Colpisce vedere in fondo alla classifica sul gradimento dei sindaci le prime città italiane, Bologna, Roma, Milano, Napoli. Le vetrine più guardate d’Italia sono quelle scese più in basso nei consensi, quelle che i cittadini considerano amministrate peggio. L’ennesimo segnale d’allarme per un Pd che affronta le prossime elezioni regionali tra inchieste e divisioni e che deve fare i conti anche con il “mito”, scalfito, della buona amministrazione di sinistra.
E colpisce anche che le grandi aspettative sui sindaci del Movimento 5 Stelle siano già appannate a Parma con Federico Pizzarotti ma soprattutto a Livorno, dove la delusione arriva addirittura a meno di un anno dalla vittoria di Filippo Nogarin. Si conferma invece il declino della rivoluzione arancione: con Napoli e Milano anche la Genova di Marco Doria perde quota. In fondo la disillusione è trasversale ed è lo specchio di un astensionismo in continua salita, anche nell’elettorato di sinistra, vera novità di questi ultimi tempi.
Una discesa verso gli inferi del consenso popolare che non può essere considerato un dato solo locale ma che è politico in senso proprio. Per le dimensioni o per la rilevanza economica, amministrativa o culturale e per la personalità dei sindaci. Parliamo di Ignazio Marino o Giuliano Pisapia e di Luigi De Magistris: leader politici, in qualche modo, non solo per la visibilità ma per la linfa che dovevano portare al mondo del centro-sinistra. Dovevano essere i portatori d’acqua, i primi cittadini in grado di ridisegnare – perfino – i confini della sinistra, di iniettare valori nuovi e invece falliscono sulla buona amministrazione vista da vicino.
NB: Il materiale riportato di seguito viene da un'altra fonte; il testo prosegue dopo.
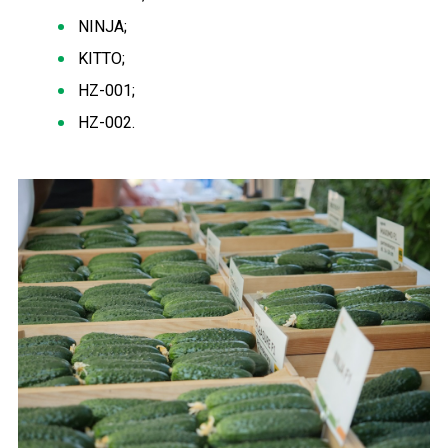
NINJA;
KITTO;
HZ-001;
HZ-002.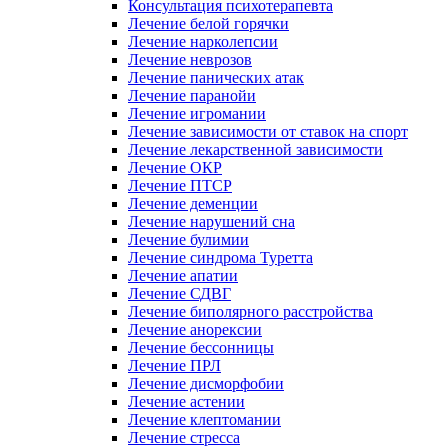
Консультация психотерапевта
Лечение белой горячки
Лечение нарколепсии
Лечение неврозов
Лечение панических атак
Лечение паранойи
Лечение игромании
Лечение зависимости от ставок на спорт
Лечение лекарственной зависимости
Лечение ОКР
Лечение ПТСР
Лечение деменции
Лечение нарушений сна
Лечение булимии
Лечение синдрома Туретта
Лечение апатии
Лечение СДВГ
Лечение биполярного расстройства
Лечение анорексии
Лечение бессонницы
Лечение ПРЛ
Лечение дисморфобии
Лечение астении
Лечение клептомании
Лечение стресса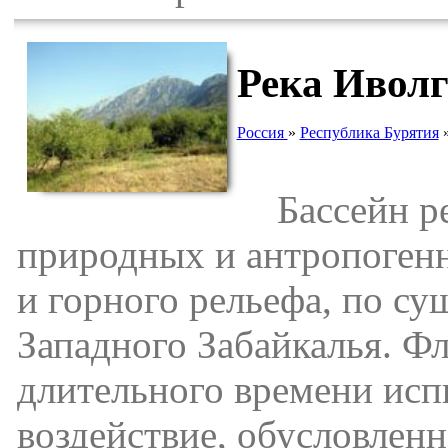
Река Ивол
Россия
»
Республика Бурятия
Бассейн рек
природных и антропоген
и горного рельефа, по су
Западного Забайкалья. Ф
длительного времени исп
воздействие, обусловлен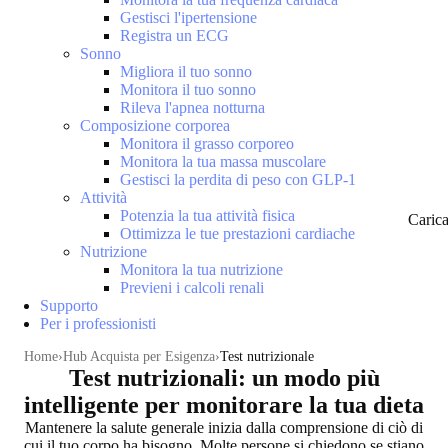
Gestisci l'ipertensione
Registra un ECG
Sonno
Migliora il tuo sonno
Monitora il tuo sonno
Rileva l'apnea notturna
Composizione corporea
Monitora il grasso corporeo
Monitora la tua massa muscolare
Gestisci la perdita di peso con GLP-1
Attività
Potenzia la tua attività fisica
Caric
Ottimizza le tue prestazioni cardiache
Nutrizione
Monitora la tua nutrizione
Previeni i calcoli renali
Supporto
Per i professionisti
Home
Hub Acquista per Esigenza
Test nutrizionale
Test nutrizionali: un modo più
intelligente per monitorare la tua dieta
Mantenere la salute generale
inizia dalla comprensione di ciò di
cui il tuo corpo ha bisogno
. Molte persone si chiedono se stiano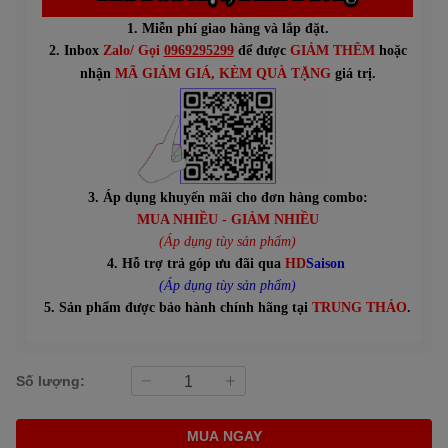
1. Miễn phí giao hàng và lắp đặt.
2. Inbox
Zalo/ Gọi
0969295299
để được
GIẢM THÊM
hoặc
n
hận
MÃ GIẢM GIÁ
, KÈM QUÀ TẶNG
giá trị.
3. Áp dụng khuyến mãi cho đơn hàng combo:
MUA NHIỀU - GIẢM NHIỀU
(Áp dụng tùy sản phẩm)
4. Hỗ trợ trả góp ưu đãi qua
HD
Saison
(Áp dụng tùy sản phẩm)
5. Sản phẩm được bảo hành chính hãng tại
TRUNG THẢO
.
Số lượng:
MUA NGAY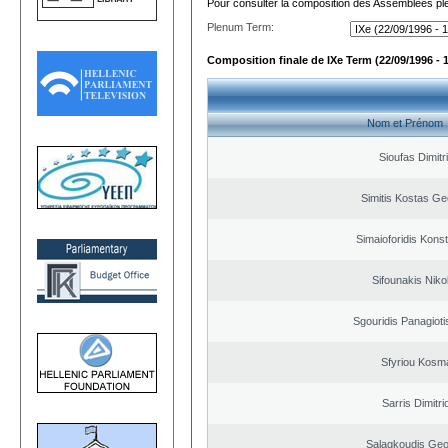
Pour consulter la composition des Assemblées plé
Plenum Term:
Composition finale de IXe Term (22/09/1996 - 
Nom et Prénom
Sioufas Dimitr
Simitis Kostas Ge
Simaioforidis Kons
Sifounakis Niko
Sgouridis Panagioti
Sfyriou Kosm
Sarris Dimitri
Salagkoudis Geo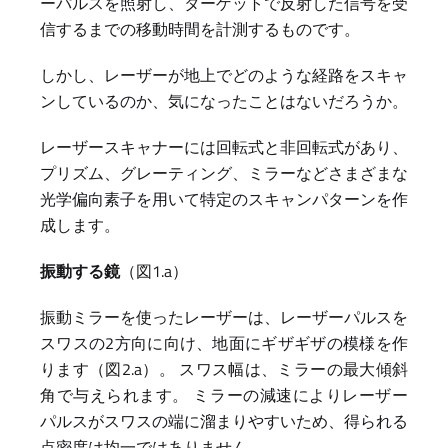
ーパルスを照射し、ターゲットで反射した信号を受
信するまでの移動時間を計測するものです。
しかし、レーザーが地上でどのような経路をスキャ
ンしているのか、気になったことはないだろうか。
レーザースキャナーには回転式と非回転式があり、
プリズム、グレーティング、ミラーなどさまざまな
光学偏向素子を用いて特定のスキャンパターンを作
成します。
振動する鏡
（図1.a）
振動ミラーを使ったレーザーは、レーザーパルスを
スワスの2方向に向け、地面にギザギザの模様を作
ります（図2.a）。 スワス幅は、ミラーの最大傾斜
角で与えられます。 ミラーの減速によりレーザー
パルスがスワスの端に溜まりやすいため、得られる
点密度は均一ではありません。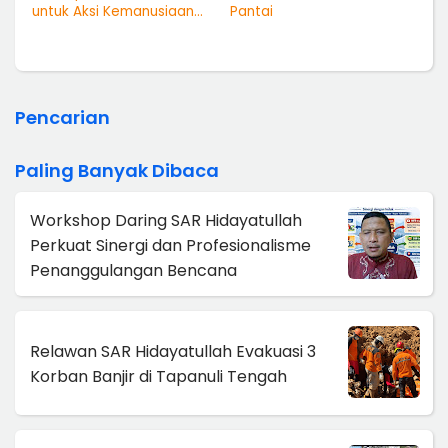
untuk Aksi Kemanusiaan
Pantai
Nasional
Pencarian
Paling Banyak Dibaca
Workshop Daring SAR Hidayatullah
Perkuat Sinergi dan Profesionalisme
Penanggulangan Bencana
Relawan SAR Hidayatullah Evakuasi 3
Korban Banjir di Tapanuli Tengah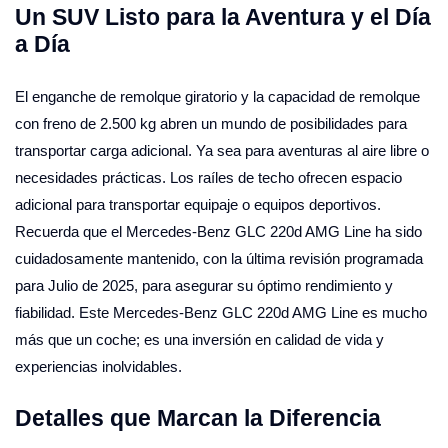
Un SUV Listo para la Aventura y el Día
a Día
El enganche de remolque giratorio y la capacidad de remolque
con freno de 2.500 kg abren un mundo de posibilidades para
transportar carga adicional. Ya sea para aventuras al aire libre o
necesidades prácticas. Los raíles de techo ofrecen espacio
adicional para transportar equipaje o equipos deportivos.
Recuerda que el Mercedes-Benz GLC 220d AMG Line ha sido
cuidadosamente mantenido, con la última revisión programada
para Julio de 2025, para asegurar su óptimo rendimiento y
fiabilidad. Este Mercedes-Benz GLC 220d AMG Line es mucho
más que un coche; es una inversión en calidad de vida y
experiencias inolvidables.
Detalles que Marcan la Diferencia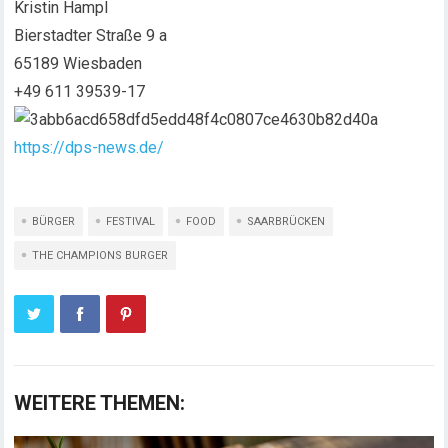
Kristin Hampl
Bierstadter Straße 9 a
65189 Wiesbaden
+49 611 39539-17
https://dps-news.de/
BÜRGER
FESTIVAL
FOOD
SAARBRÜCKEN
THE CHAMPIONS BURGER
WEITERE THEMEN:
Marino si ritrova all’82° posto: saranno gli scandali, certo, l’inchiesta mafia capitale ma non sembra sia solo quello. Il sindaco non è stato sfiorato dalla magistratura eppure non è stato premiato dai sondaggi svolti da Ipr Marketing e, dunque, il giudizio sembra davvero mirato al modo in cui sta amministrando Roma. E così Pisapia che resta sotto, al 67° posto, nonostante i grattaceli e l’Expo, deve dividere la posizione con i colleghi di Isernia e Frosinone e dopo il sindaco di Taranto che pure ha dovuto gestire un “macigno” che si chiama Ilva. Pisapia non si ricandiderà, una scelta già annunciata e messa in conto – senza alcuna attinenza ai sondaggi – ma il centro-sinistra dovrà ripartire da qui il prossimo anno.
E la ripartenza sarà perfino più faticosa a Bologna. Quello che era il fiore all’occhiello della sinistra, che ha ispirato il mito della buona amministrazione dal Pci alla Quercia fino al Pd, precipita in fondo alla classifica. Numero 98, dopo ci sono i sindaci di Crotone e Trapani a chiudere la lista. Virginio Merola, primo cittadino di Bologna, deve farsi carico di un risultato pessimo ma che diventa il capolinea di un progressivo sfilacciamento dell’amministrazione bolognese. Dalla vittoria di un uomo di destra Giorgio Guazzaloca, all’esperienza “interrotta” e senza ricandidatura di Cofferati – che preferì il seggio di Strasburgo – fino ai risultati di oggi. È evidente che c’è da ricostruire una classe dirigente politica nella culla ormai vuota della buona amministrazione emiliana.
Non si può parlare di un declino che riguarda il Pd tutto. La grandissima maggioranza delle città è guidata dal centro-sinistra, il primo della classe è un renziano doc, Dario Nardella da Firenze, che ha addirittura aumentato i consensi dal giorno della sua elezione, come Piero Fassino. Resta però il dato dello strappo, nelle grandi città, tra sindaci e cittadini. Quelle città che erano state trampolino di lancio per candidature nazionali, come Roma, diventano invece sabbie mobili. E le città finalmente conquistate, come Milano, deludono.